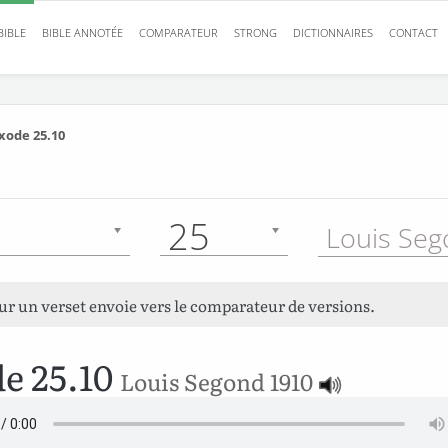
BIBLE
BIBLE ANNOTÉE
COMPARATEUR
STRONG
DICTIONNAIRES
CONTACT
xode 25.10
25
sur un verset envoie vers le comparateur de versions.
e 25.10
Louis Segond 1910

• **Task goal**
Since only the text is needed, retype the data above exactly and omit the pictures.

• **Your solution**
BIBLE
BIBLE ANNOTÉE
COMPARATEUR
STRONG
DICTIONNAIRES
CONTACT
xode 25.10
25
sur un verset envoie vers le comparateur de versions.
e 25.10
Louis Segond 1910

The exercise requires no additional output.